Denver Metro Assn of Realtors holds Economic Summit 2022


The Denver Metro Association of Realtors (DMAR) is comprised of over 8,000 realtors and industry partners across metro Denver. It is the largest local realtor association in Colorado and “strives to enable members to reach their maximum earning and career potential while offering the highest level of service to their clients and to the real estate community at large.”

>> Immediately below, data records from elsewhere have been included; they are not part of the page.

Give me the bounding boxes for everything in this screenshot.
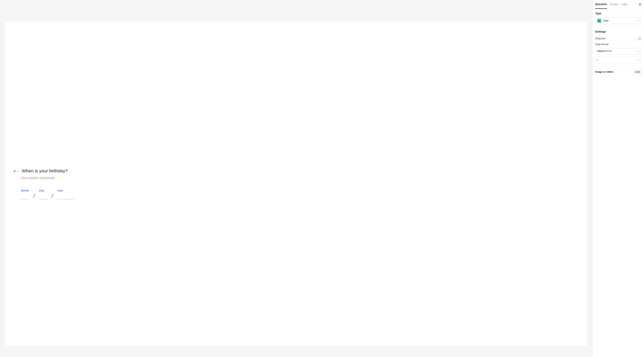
tab-question[interactable]: Question <box>595 0 607 9</box>
date-year-field[interactable]: Year <box>57 189 74 199</box>
date-month-field[interactable]: Month <box>21 189 29 199</box>
type-select-left: Date <box>597 19 608 23</box>
date-day-underline <box>39 195 48 199</box>
date-format-select-left: MMDDYYYY <box>597 50 612 53</box>
tab-design[interactable]: Design <box>610 0 618 9</box>
date-separator-select-left: / <box>597 59 598 62</box>
question-header-row: 4 → When is your birthday? <box>14 168 579 174</box>
editor-canvas: 4 → When is your birthday? Description (… <box>0 0 592 357</box>
settings-section-title: Settings <box>595 30 641 33</box>
type-select[interactable]: Date <box>595 17 641 24</box>
type-section: Type Date <box>592 9 644 27</box>
date-format-select[interactable]: MMDDYYYY <box>595 48 641 54</box>
required-toggle[interactable] <box>636 37 641 40</box>
required-row: Required <box>595 36 641 43</box>
date-separator-value: / <box>597 59 598 62</box>
date-separator-select[interactable]: / <box>595 57 641 63</box>
type-select-value: Date <box>603 19 608 22</box>
date-day-field[interactable]: Day <box>39 189 48 199</box>
question-description-input[interactable]: Description (optional) <box>21 176 579 180</box>
tab-logic[interactable]: Logic <box>621 0 628 9</box>
chevron-down-icon <box>637 50 639 53</box>
chevron-down-icon <box>637 19 639 22</box>
date-year-underline <box>57 195 74 199</box>
date-month-underline <box>21 195 29 199</box>
date-year-label: Year <box>57 189 74 192</box>
gear-icon[interactable] <box>638 3 641 6</box>
date-format-value: MMDDYYYY <box>597 50 612 53</box>
add-media-button[interactable]: Add <box>634 70 641 74</box>
date-month-label: Month <box>21 189 29 192</box>
calendar-icon <box>597 19 601 23</box>
panel-tabs: Question Design Logic <box>592 0 644 9</box>
type-section-title: Type <box>595 12 641 15</box>
date-day-label: Day <box>39 189 48 192</box>
chevron-down-icon <box>637 59 639 62</box>
date-fields: Month / Day / Year <box>21 189 579 199</box>
question-title-input[interactable]: When is your birthday? <box>22 168 68 174</box>
app-root: 4 → When is your birthday? Description (… <box>0 0 644 357</box>
question-number-value: 4 <box>14 169 16 173</box>
settings-section: Settings Required Date format MMDDYYYY / <box>592 27 644 67</box>
media-row: Image or video Add <box>595 70 641 74</box>
settings-panel: Question Design Logic Type Date <box>592 0 644 357</box>
arrow-right-icon: → <box>16 170 19 173</box>
question-number: 4 → <box>14 169 19 173</box>
question-card[interactable]: 4 → When is your birthday? Description (… <box>5 22 587 346</box>
media-label: Image or video <box>595 70 613 73</box>
date-format-label: Date format <box>595 43 641 46</box>
media-section: Image or video Add <box>592 67 644 77</box>
toggle-knob <box>636 37 638 40</box>
required-label: Required <box>595 37 606 40</box>
date-separator-2: / <box>52 193 53 199</box>
date-separator-1: / <box>34 193 35 199</box>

DMAR held its annual Economic Summit 2022 on January 11 virtually. Nicole Rueth of Fairway Independent Mortgage Corporation opened the program by pointing out that, “Liquidity is spurring demand, which is increasing the price of everything.” She noted that, during 2021, “Real estate in the Denver area is up 18%,” and a median two-bedroom rental in metro Denver went from $1,545 to $1,805. She also noted that, “Quarter three (July-September 2021) added more than $250 billion to Americans’ already record levels of tappable equity on leveraged property. That doesn’t even include the 38% of Americans whose homes are paid in full.” Rueth also pointed out that 80% of Americans’ equity and 62% of their net worth is in their home.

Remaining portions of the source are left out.